Capabilities and Limitations of Perceptrons

Since the output of a perceptron is binary, we can use it for binary classification, i.e., an input belongs to only one of two classes. The classic examples used to explain what perceptrons can model are logic gates!

Let’s consider the logic gates in the figure above. A white circle means an output of 1 and a black circle means an output of 0, and the axes indicate inputs. For example, when we input 1 and 1 to an AND gate, the output is 1, the white circle. We can create perceptrons that act like gates: they take 2 binary inputs and produce a single binary output!

However, perceptrons are limited to solving problems that are linearly separable. If two classes are linearly separable, this means that we can draw a single line to separate the two classes. We can do this easily for the AND and OR gates, but there is no single line that can separate the classes for the XOR gate! This means that we can’t use our single-layer perceptron to model an XOR gate.

An intuitive way to understand why perceptrons can only model linearly separable problems is to look the weighted sum equation (with the bias).

    \[ \displaystyle\sum_{i=0}^N W_i x_i + b \]

This looks very similar to the equation of a line! (Or, more generally, a hyperplane.) Hence, we’re creating a line and saying that everything on one side of the line belongs to one class and everything on the other side belongs to the other class.
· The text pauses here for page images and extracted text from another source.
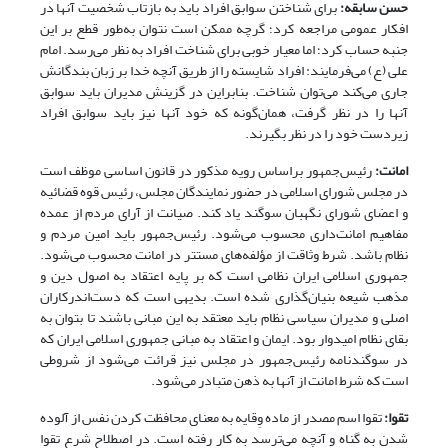
حسن سابقه
:
براى شناختن سوابق افراد باید به بازتاب شخصیت‌ آنها در
افکار عمومى مراجعه کرد؛ گرچه ممکن است نتوان به‌طور قطع بر این
جنبه حساب کرد؛ اما معیار خوبى براى شناخت افراد به نظر می‌رسد. امام
علی (ع) مى‌فرمایند: افراد شایسته را از طریق آنچه خدا بر زبان بندگانش
جارى مى‌‌کند مى‌توان شناخت. بنابراین در گزینش مدیران باید سوابق
آنها را در نظر گرفت، همان‌گونه که خود آنها نیز باید سوابق افراد
زیردست خود را در نظر بگیرند.
امانت:
رئیس‌جمهور براساس رویه مذکور در قانون اساسی موظف است
در مجلس شورای اسلامی در حضور نمایندگان مجلس، رئیس قوه قضائیه
و اعضای شورای نگهبان سوگند یاد کند. صیانت از آرای مردم از عمده
مفاهیم امانت‌داری محسوب می‌شود. رئیس‌جمهور باید امین مردم و
نظام باشد. شرط وثاقت از مؤلفه‌های مستتر در امانت محسوب می‌شود.
جمهوری اسلامی ایران نظامی است که بر پایه اعتقاد به اصول دین و
مذهب شیعه بنیان‌گذاری شده است. بدیهی است که دست‌اندرکاران
اصلی و مدیران سیاسی نظام باید معتقد به این مبانی باشند تا بتوان به
بقای نظام امیدوار بود. ایمان و اعتقاد به مبانی جمهوری اسلامی ایران که
در سوگندنامه رئیس‌جمهور در مجلس نیز قرائت می‌شود از شروطی
است که شرط امانت از آنها به ذهن متبادر می‌شود.
تقوا:
تقوا اسم مصدر از ماده وِقایه به معنای محافظت کردن نفس از آلوده
شدن به گناه و آنچه می‌ترسد به کار رفته است. در اصطلاح شرع تقوا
This line is called the decision boundary, and, when we use a single-layer perceptron, we can only produce one decision boundary.

In light of this new information, it doesn’t seem like perceptrons are useful! But, in practice, many problems are actually linearly separable. Hope is not lost for non-linearly separably problems however! It can be shown that organizing multiple perceptrons into layers and using an intermediate layer, or hidden layer, can solve the XOR problem! This is the foundation of modern neural networks!

Single-Layer Perceptron Code

Now that we have a good understanding of how perceptrons works, let’s take one more step and solidify the math into code. We’ll use object-oriented principles and create a class. In order to construct our perceptron, we need to know how many inputs there are to create our weight vector. The reason we add one to the input size is to include the bias in the weight vector.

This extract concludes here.